* [TRY IT]
Starting at the first line of the data, print every line up to and including the one with "Task: Click on the Voortgezet onderwijs", but no pictures.
────
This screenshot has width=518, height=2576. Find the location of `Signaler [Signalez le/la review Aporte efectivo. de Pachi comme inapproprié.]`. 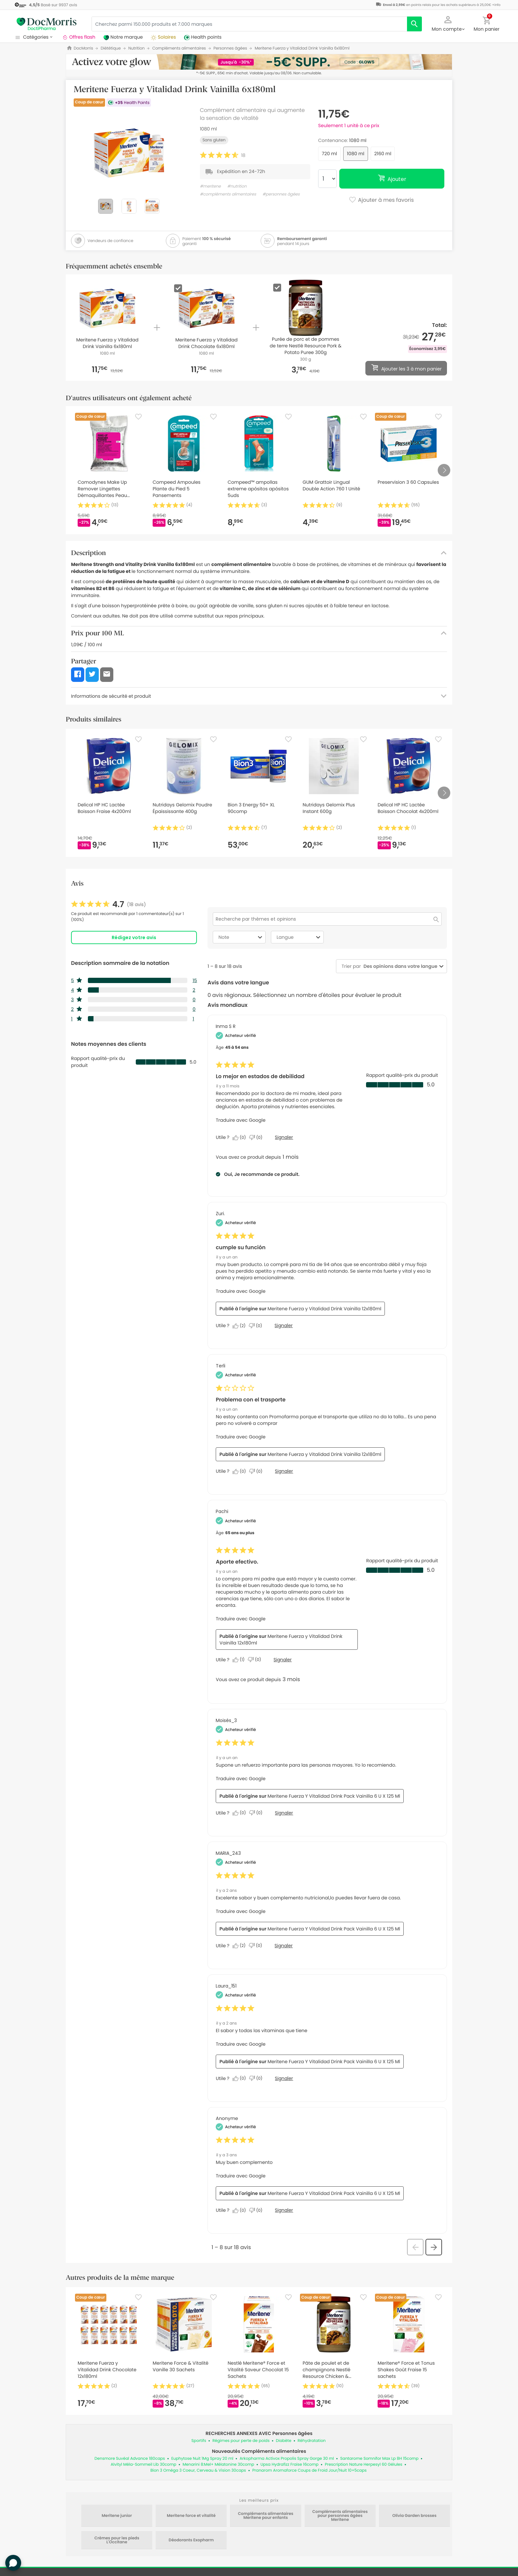

Signaler [Signalez le/la review Aporte efectivo. de Pachi comme inapproprié.] is located at coordinates (283, 1659).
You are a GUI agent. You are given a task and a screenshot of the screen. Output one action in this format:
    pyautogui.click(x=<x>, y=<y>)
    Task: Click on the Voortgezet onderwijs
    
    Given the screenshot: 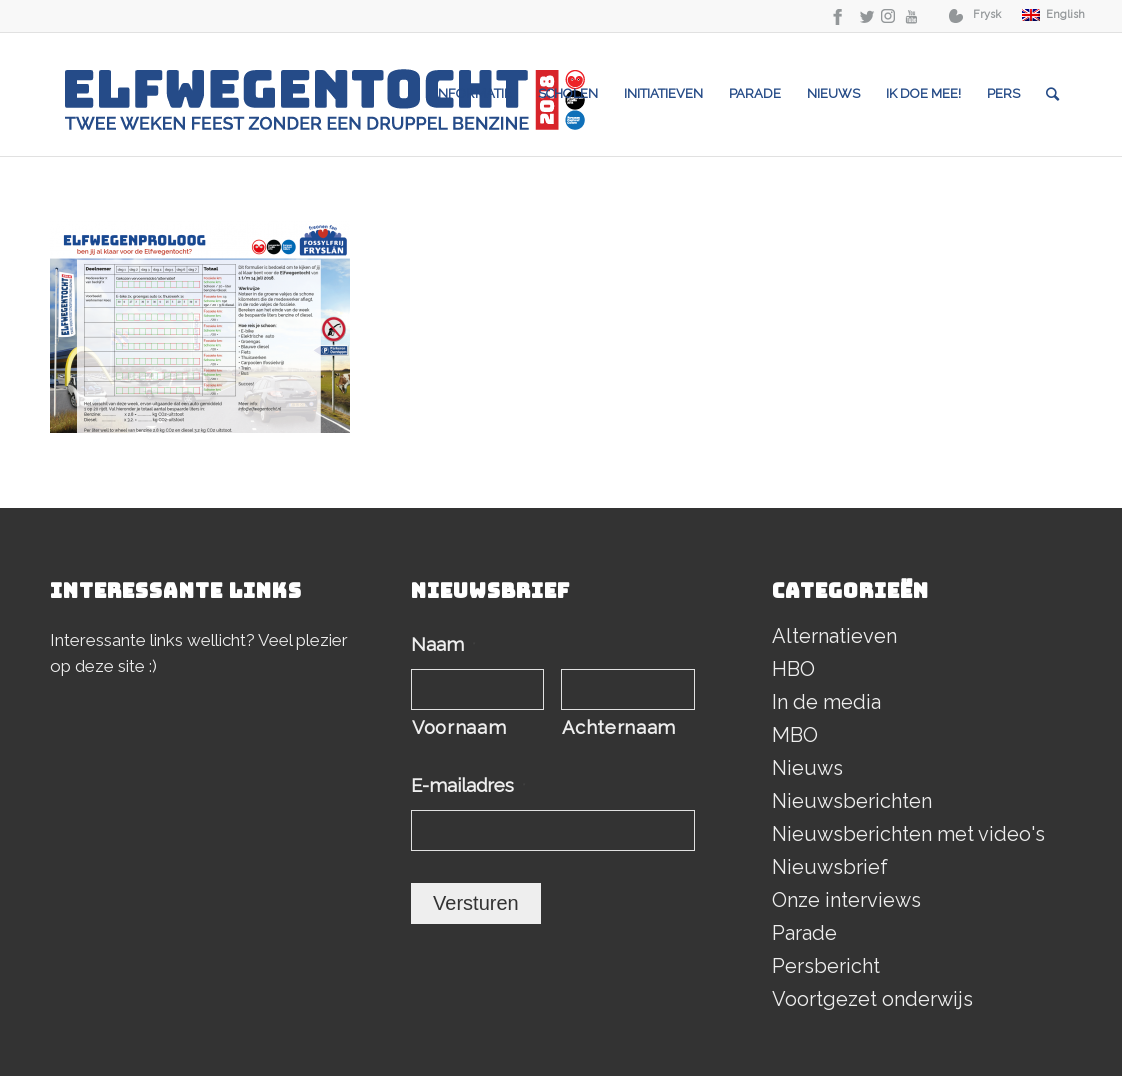 What is the action you would take?
    pyautogui.click(x=872, y=999)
────
* [TASK SOLUTION]
This screenshot has width=518, height=2576. Find the location of `Signaler [Signalez le/la review Aporte efectivo. de Pachi comme inapproprié.]`. 

Signaler [Signalez le/la review Aporte efectivo. de Pachi comme inapproprié.] is located at coordinates (283, 1659).
You are a GUI agent. You are given a task and a screenshot of the screen. Output one action in this format:
    pyautogui.click(x=<x>, y=<y>)
    Task: Click on the Voortgezet onderwijs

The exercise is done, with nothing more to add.